Voxel-aware oxygen kinetics resolves radiation-induced DNA damage retention across LET-oxygen conditions

TL;DR

The paper introduces VOxA, a fast, particle-specific oxygen enhancement ratio model for voxel-scale radiation therapy planning, accurately capturing DNA damage retention across various particle types and oxygen conditions.

Contribution

It presents the first particle-specific OER model that is mechanistically grounded, computationally efficient, and validated on extensive experimental data.

Findings

Achieves R^2=0.719 and MAE=0.300 in OER prediction.

Lower survival OER MAE than clinical standard on heavy-ion data.

Reproduces Z-ordering of particle effects at clinical speed.

Abstract

Objective. Hypoxic tumor subvolumes resist radiation through elevated oxygen enhancement ratios (OER), yet no computational OER model is simultaneously particle-specific, mechanistically grounded, and fast enough for voxel-scale treatment planning. We present the VOxel-Aware Oxygen Model (VOxA) to address all three requirements. Approach. An Oxygen Model (OM) encodes particle-specific LET-OER dependence through dual sigmoidal transitions constrained to increase monotonically with atomic number Z, combined with Michaelis-Menten oxygen kinetics. A Voxel-Aware (VA) extension resolves per-DSB local energy heterogeneity via a calibrated particle-specific sensitivity parameter. Calibrated on 233 OER observations from 29 sources across 10 particle types (LET = 0.2-654 keV/um); DSB coordinates from TOPAS-nBio simulations. Main results. The OM achieves $R^2 = 0.719$ and MAE = 0.300 retention OER units; theoretical OER maximum 3.32 (2.4% from measurement), bootstrap median 3.37 [3.18, 4.09]. The composite $K_{\rm fix} + K_{\rm repair} = 2.82$ mmHg is tightly constrained despite high collinearity (r = 0.935).
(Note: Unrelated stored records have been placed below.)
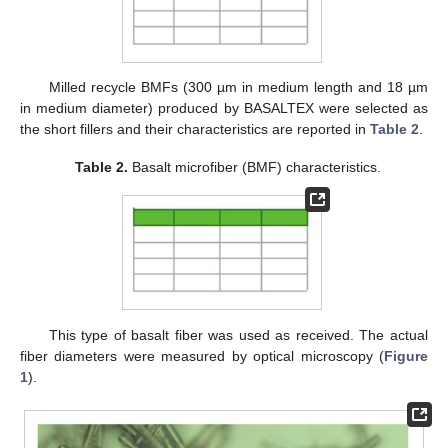
Milled recycle BMFs (300 µm in medium length and 18 µm
in medium diameter) produced by BASALTEX were selected as
the short fillers and their characteristics are reported in
Table 2
.
Table 2.
Basalt microfiber (BMF) characteristics.
This type of basalt fiber was used as received. The actual
fiber diameters were measured by optical microscopy (
Figure
1
).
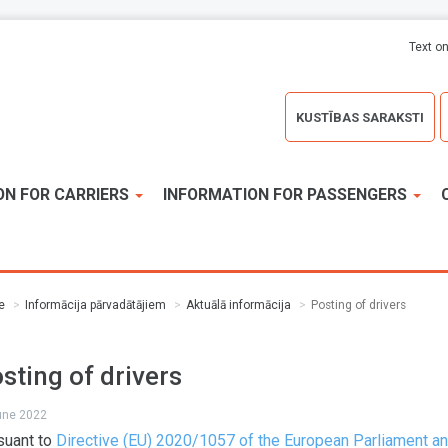
Text on
KUSTĪBAS SARAKSTI
ON FOR CARRIERS
INFORMATION FOR PASSENGERS
e
Informācija pārvadātājiem
Aktuālā informācija
Posting of drivers
sting of drivers
june 2022
suant to
Directive (EU) 2020/1057 of the European Parliament an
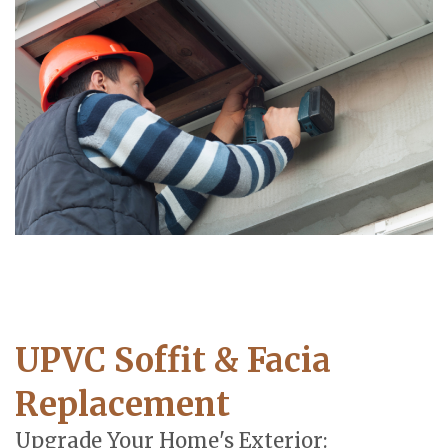
UPVC Soffit & Facia
Replacement
Upgrade Your Home's Exterior:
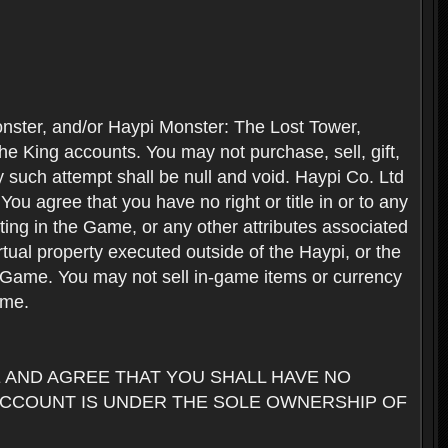
nster, and/or Haypi Monster: The Lost Tower,
e King accounts. You may not purchase, sell, gift,
y such attempt shall be null and void. Haypi Co. Ltd
ou agree that you have no right or title in or to any
ating in the Game, or any other attributes associated
rtual property executed outside of the Haypi, or the
the Game. You may not sell in-game items or currency
ame.
AND AGREE THAT YOU SHALL HAVE NO
ACCOUNT IS UNDER THE SOLE OWNERSHIP OF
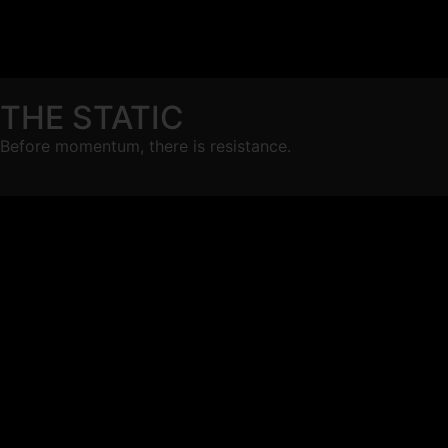
THE STATIC
Before momentum, there is resistance.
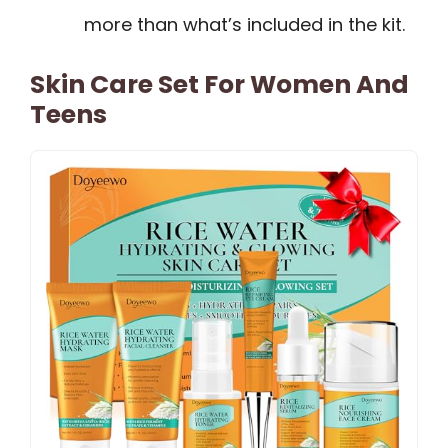
more than what’s included in the kit.
Skin Care Set For Women And
Teens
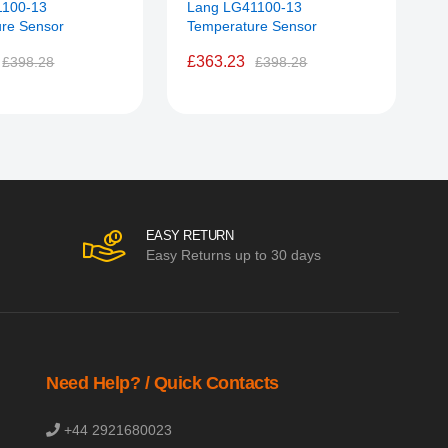
1100-13
Lang LG41100-13
L
re Sensor
Temperature Sensor
S
£363.23
£398.28
£398.28
EASY RETURN
Easy Returns up to 30 days
Need Help? / Quick Contacts
+44 2921680023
On the Furusawa heavy-ion subset, VOxA achieves 28.4% lower survival OER MAE than the clinical standard (63.1% on helium, 24.0% on carbon) and reproduces He < C < Ne Z-ordering that universal models cannot capture. The VA extension passes 18 tests confirming sample-size-invariant within-nucleus coefficient of variation of the per-DSB retention probability. VOxA evaluates in under $10^{-3}$ ms per voxel, more than $10^6$ times faster than Monte Carlo chemistry. Significance. VOxA is the first particle-specific OER model to reproduce Z-ordering analytically at clinical planning speed, validated on the largest OER calibration dataset for this model class. Committed-break coordinates at whole-nuclear scale provide the input for inter-break topological analysis and hypoxic LET painting.